AETIUS, Amidenus.

AETIUS, Amidenus. Contractae ex veteribus medicinae tetrabiblos

Basel, Froben, 1549

£1,750.00

Folio, pp. (xii) 916 (lvi). Roman letter, attractive woodcut historiated and floriated initials, typographical ornaments, printer’s device on t-p and verso of last. T-p a bit dusty, lightly spotted, age yellowing, browning to a few ll., minor mainly marginal foxing. A good, wide margined copy in C17 quarter calf with probably 18C blue patterned boards, edges worn, spine with raised bands a bit worn at extremities but firm, all edges sprinkled red. Unidentified early black circular stamp with small hole to t-p, autograph of Alessandro Volpi (1844-1857) to verso.

A good copy of this medical encyclopaedia by the Greek Aetius. This is the second edition (first 1542) of the Latin translation by Janus Cornarius (c. 1500-1558), Saxon humanist, philologist and friend of Erasmus.

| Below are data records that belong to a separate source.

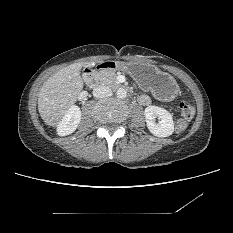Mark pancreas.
Segmentation results:
<instances>
[{"label": "pancreas", "instance_id": "obj_1", "mask_svg": "<svg viewBox=\"0 0 233 233\" xmlns=\"http://www.w3.org/2000/svg\"><path fill=\"white\" fill-rule=\"evenodd\" d=\"M95 79L99 84H119L117 82L116 73L111 70H101L99 72H96Z\"/></svg>", "mask_w": 233, "mask_h": 233}]
</instances>
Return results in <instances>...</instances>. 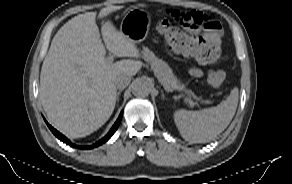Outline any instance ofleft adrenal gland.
Wrapping results in <instances>:
<instances>
[{"label":"left adrenal gland","mask_w":292,"mask_h":184,"mask_svg":"<svg viewBox=\"0 0 292 184\" xmlns=\"http://www.w3.org/2000/svg\"><path fill=\"white\" fill-rule=\"evenodd\" d=\"M161 93H162V98L164 99L165 98V96H164V93H163V91L161 90Z\"/></svg>","instance_id":"1"}]
</instances>
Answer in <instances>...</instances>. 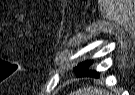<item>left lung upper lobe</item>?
I'll return each mask as SVG.
<instances>
[{
	"label": "left lung upper lobe",
	"mask_w": 135,
	"mask_h": 95,
	"mask_svg": "<svg viewBox=\"0 0 135 95\" xmlns=\"http://www.w3.org/2000/svg\"><path fill=\"white\" fill-rule=\"evenodd\" d=\"M85 64H86V62L80 63L76 68H74V70H78V69H80V68L85 67Z\"/></svg>",
	"instance_id": "obj_1"
}]
</instances>
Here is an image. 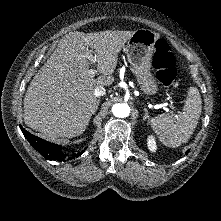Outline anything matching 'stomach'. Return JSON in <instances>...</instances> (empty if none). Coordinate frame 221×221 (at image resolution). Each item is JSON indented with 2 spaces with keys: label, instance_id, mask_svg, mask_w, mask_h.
Segmentation results:
<instances>
[{
  "label": "stomach",
  "instance_id": "0dacf381",
  "mask_svg": "<svg viewBox=\"0 0 221 221\" xmlns=\"http://www.w3.org/2000/svg\"><path fill=\"white\" fill-rule=\"evenodd\" d=\"M159 35L149 29L134 32L126 46L127 59L132 66L137 81L147 95L157 92L158 86L151 73L152 58Z\"/></svg>",
  "mask_w": 221,
  "mask_h": 221
}]
</instances>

A native of Amida in Mesopotamia (modern Diyarbakır, Turkey), Aetius was a Greek medical writer who lived about the end of the fifth and beginning of the sixth century. Very little is known of his life: he studied at Alexandria – at the most famous medical school of the time – and lived in Byzantium, where he became court physician to the Emperor Justinian I. Highly regarded by Renaissance physicians, he is defined here by Cornarius as the greatest of medical writers. Aetius’ ‘Tetrabiblos’ – so called because it comprises four books, each divided into four parts – is an extremely valuable and important medical treatise. In fact, it is a compilation from the writings of several authors, many from the great library at Alexandria, otherwise lost. In particular, we find the works of Ruphus of Ephesus and Leonides in surgery, Soranus and Philumenus in gynecology and obstetrics, but also Aetius’ own observations on diseases and treatments.

An interesting feature of Aetius’ work is that of providing recipes for creating complex medical compounds composed of many ingredients, typical of the time. Among the most complicated concoctions, we find a plaster recommended for tumors, hard lumps and gout; among the most curious, there is one for contraception consisting of aloe, wallflower seed, pepper, and saffron. Interestingly, “Aetius […] introduced much of Egyptian pharmacy, and was particularly fond of external applications, as well as of charms and amulets so common in the same country. In composing a certain ointment he required that there should be repeated in a loud voice, “May the God of Abraham, the God of Isaac, and the God of Jacob deign to accord virtues to this medicine” (Dunglison). However, “It was from Galen himself and not from the east that Aetius derived his most strikingly superstitious passages. […] for example, the use of an amulet of a Greek jasper suspended from the neck by a thread so as to touch the abdomen; the story of the reapers who found the dead viper in their wine and cured instead of killing the sufferer from elephantiasis to whom they gave the wine to drink” (Thorndike). Remarkably, appended at the end is also Coronarius’ translation of a short treatise on weights and measures by Paul of Egina.

This copy belonged to Alessandro Volpi (1844-1857), an Italian veterinary physician and grandson of Antonio Volpi, professor of law and rector of the University of Pavia. He is the author of numerous scientific publications on veterinary medicine and zoology, but also wrote on history and politics. Other volumes from his library, bearing the same characteristic signature, are held in the collections of the Biblioteca Marciana in Venice.

USTC 600293; Durling 48; Graesse I, p. 39. This ed not in Adams, BM STC Ger 16th century, Garrison-Morton, Welcome I, Heirs of Hippocrates. R. Dunglinson, History of Medicine from the Earliest Ages to the Commencement of the Nineteenth Century 916 (1872). L. Thorndike, A History of Magic and Experimental Science, Vol 1 (2003).